[Page layout parsing data]
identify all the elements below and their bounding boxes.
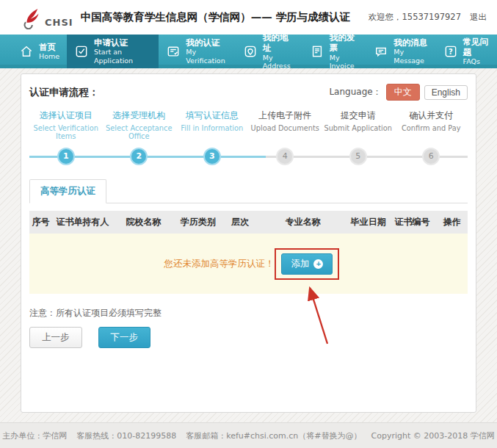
next-step-button[interactable]: 下一步 [98,327,151,348]
site-title: 中国高等教育学生信息网（学信网）—— 学历与成绩认证 [81,10,351,24]
tab-bar: 高等学历认证 [29,179,468,203]
previous-step-button[interactable]: 上一步 [29,327,82,348]
step-label: 确认并支付 [395,109,468,122]
step-circle-3: 3 [203,148,221,165]
step-label: 选择受理机构 [103,109,176,122]
nav-item-my-invoice[interactable]: 我的发票My Invoice [302,35,367,68]
nav-item-home[interactable]: 首页Home [12,35,67,68]
step-circle-5: 5 [349,148,367,165]
note-text: 注意：所有认证项目必须填写完整 [29,307,468,319]
col-层次: 层次 [222,211,258,234]
welcome-text: 欢迎您，15537197927 [369,12,461,23]
step-label: 选择认证项目 [29,109,103,122]
col-院校名称: 院校名称 [113,211,174,234]
page-footer: 主办单位：学信网 客服热线：010-82199588 客服邮箱：kefu#chs… [0,422,497,448]
nav-item-my-verification[interactable]: 我的认证My Verification [159,35,235,68]
message-icon [374,44,388,59]
col-毕业日期: 毕业日期 [349,211,388,234]
top-header: CHSI 中国高等教育学生信息网（学信网）—— 学历与成绩认证 欢迎您，1553… [0,0,497,35]
verification-items-table: 序号 证书单持有人 院校名称 学历类别 层次 专业名称 毕业日期 证书编号 操作… [29,211,468,294]
faq-icon: ? [443,44,458,59]
progress-steps: 选择认证项目Select Verification Items 选择受理机构Se… [29,109,468,167]
footer-copyright: Copyright © 2003-2018 学信网 [371,430,495,441]
footer-sponsor: 主办单位：学信网 [2,430,67,441]
language-en-button[interactable]: English [424,85,468,100]
logout-link[interactable]: 退出 [470,12,487,23]
step-label: 提交申请 [322,109,395,122]
chsi-logo-text: CHSI [45,17,73,28]
nav-item-faqs[interactable]: ? 常见问题FAQs [436,35,497,68]
chsi-logo: CHSI [21,6,73,29]
step-circle-2: 2 [130,148,148,165]
col-操作: 操作 [436,211,468,234]
tab-higher-education-verification[interactable]: 高等学历认证 [29,179,106,203]
step-circle-4: 4 [276,148,294,165]
empty-state-text: 您还未添加高等学历认证！ [164,258,275,269]
nav-item-my-message[interactable]: 我的消息My Message [366,35,435,68]
flow-title: 认证申请流程： [29,86,99,99]
verification-icon [166,44,181,59]
footer-hotline: 客服热线：010-82199588 [76,430,176,441]
step-label: 填写认证信息 [175,109,249,122]
col-序号: 序号 [29,211,52,234]
chsi-bird-icon [21,6,43,29]
step-label: 上传电子附件 [249,109,322,122]
language-label: Language： [329,86,381,98]
application-flow-card: 认证申请流程： Language： 中文 English 选择认证项目Selec… [21,73,476,413]
main-nav: 首页Home 申请认证Start an Application 我的认证My V… [0,35,497,68]
table-header-row: 序号 证书单持有人 院校名称 学历类别 层次 专业名称 毕业日期 证书编号 操作 [29,211,468,234]
language-zh-button[interactable]: 中文 [386,84,420,101]
col-证书编号: 证书编号 [388,211,437,234]
empty-state-row: 您还未添加高等学历认证！ 添加 + [29,234,468,294]
col-专业名称: 专业名称 [258,211,349,234]
col-学历类别: 学历类别 [174,211,222,234]
application-icon [74,44,89,59]
col-证书单持有人: 证书单持有人 [52,211,113,234]
home-icon [19,44,34,59]
step-circle-1: 1 [57,148,75,165]
step-circle-6: 6 [422,148,440,165]
address-icon [243,44,258,59]
nav-item-start-application[interactable]: 申请认证Start an Application [67,35,159,68]
footer-email: 客服邮箱：kefu#chsi.com.cn（将#替换为@） [186,430,361,441]
add-button[interactable]: 添加 + [281,253,333,275]
plus-circle-icon: + [313,259,323,269]
svg-text:?: ? [449,48,453,56]
nav-item-my-address[interactable]: 我的地址My Address [236,35,302,68]
invoice-icon [310,44,324,59]
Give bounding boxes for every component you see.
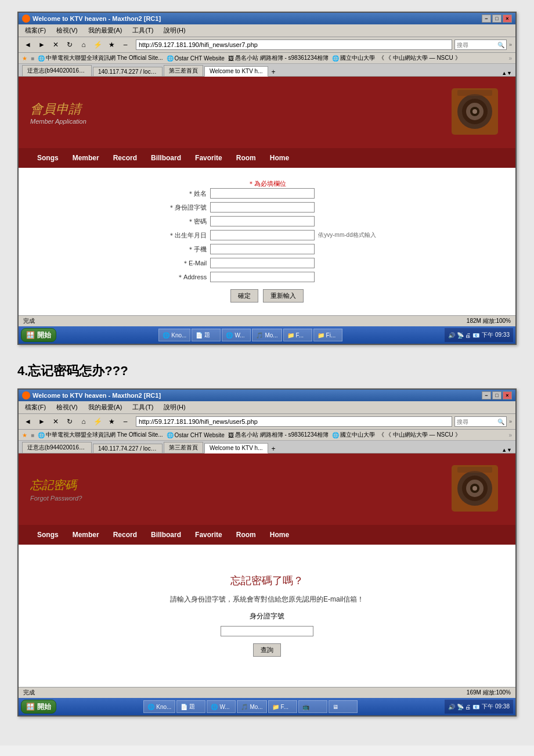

Your task:
Only the text of the entries belongs in the answer, copied exactly; the pictures stay out.

Completed task:
identify all the elements below and their bounding boxes.
next-step-button[interactable]: 下一步 [98,327,151,348]
site-title: 中国高等教育学生信息网（学信网）—— 学历与成绩认证 [81,10,351,24]
tab-bar: 高等学历认证 [29,179,468,203]
previous-step-button[interactable]: 上一步 [29,327,82,348]
step-label: 确认并支付 [395,109,468,122]
step-circle-3: 3 [203,148,221,165]
step-label: 选择受理机构 [103,109,176,122]
nav-item-my-invoice[interactable]: 我的发票My Invoice [302,35,367,68]
nav-item-home[interactable]: 首页Home [12,35,67,68]
step-circle-5: 5 [349,148,367,165]
note-text: 注意：所有认证项目必须填写完整 [29,307,468,319]
col-层次: 层次 [222,211,258,234]
welcome-text: 欢迎您，15537197927 [369,12,461,23]
step-label: 选择认证项目 [29,109,103,122]
col-院校名称: 院校名称 [113,211,174,234]
page-footer: 主办单位：学信网 客服热线：010-82199588 客服邮箱：kefu#chs… [0,422,497,448]
nav-item-my-verification[interactable]: 我的认证My Verification [159,35,235,68]
message-icon [374,44,388,59]
col-毕业日期: 毕业日期 [349,211,388,234]
top-header: CHSI 中国高等教育学生信息网（学信网）—— 学历与成绩认证 欢迎您，1553… [0,0,497,35]
verification-items-table: 序号 证书单持有人 院校名称 学历类别 层次 专业名称 毕业日期 证书编号 操作… [29,211,468,294]
faq-icon: ? [443,44,458,59]
progress-steps: 选择认证项目Select Verification Items 选择受理机构Se… [29,109,468,167]
footer-copyright: Copyright © 2003-2018 学信网 [371,430,495,441]
footer-sponsor: 主办单位：学信网 [2,430,67,441]
language-en-button[interactable]: English [424,85,468,100]
logout-link[interactable]: 退出 [470,12,487,23]
step-label: 提交申请 [322,109,395,122]
chsi-logo-text: CHSI [45,17,73,28]
nav-item-faqs[interactable]: ? 常见问题FAQs [436,35,497,68]
chsi-logo: CHSI [21,6,73,29]
step-circle-2: 2 [130,148,148,165]
col-操作: 操作 [436,211,468,234]
tab-higher-education-verification[interactable]: 高等学历认证 [29,179,106,203]
step-circle-4: 4 [276,148,294,165]
empty-state-text: 您还未添加高等学历认证！ [164,258,275,269]
nav-item-my-message[interactable]: 我的消息My Message [366,35,435,68]
flow-title: 认证申请流程： [29,86,99,99]
verification-icon [166,44,181,59]
footer-hotline: 客服热线：010-82199588 [76,430,176,441]
step-label: 填写认证信息 [175,109,249,122]
col-序号: 序号 [29,211,52,234]
chsi-bird-icon [21,6,43,29]
step-label: 上传电子附件 [249,109,322,122]
language-label: Language： [329,86,381,98]
application-flow-card: 认证申请流程： Language： 中文 English 选择认证项目Selec… [21,73,476,413]
main-nav: 首页Home 申请认证Start an Application 我的认证My V… [0,35,497,68]
table-header-row: 序号 证书单持有人 院校名称 学历类别 层次 专业名称 毕业日期 证书编号 操作 [29,211,468,234]
language-zh-button[interactable]: 中文 [386,84,420,101]
col-证书编号: 证书编号 [388,211,437,234]
empty-state-row: 您还未添加高等学历认证！ 添加 + [29,234,468,294]
col-专业名称: 专业名称 [258,211,349,234]
col-学历类别: 学历类别 [174,211,222,234]
application-icon [74,44,89,59]
col-证书单持有人: 证书单持有人 [52,211,113,234]
home-icon [19,44,34,59]
step-circle-1: 1 [57,148,75,165]
step-circle-6: 6 [422,148,440,165]
address-icon [243,44,258,59]
nav-item-start-application[interactable]: 申请认证Start an Application [67,35,159,68]
footer-email: 客服邮箱：kefu#chsi.com.cn（将#替换为@） [186,430,361,441]
add-button[interactable]: 添加 + [281,253,333,275]
plus-circle-icon: + [313,259,323,269]
svg-text:?: ? [449,48,453,56]
nav-item-my-address[interactable]: 我的地址My Address [236,35,302,68]
invoice-icon [310,44,324,59]
Give bounding boxes for every component you see.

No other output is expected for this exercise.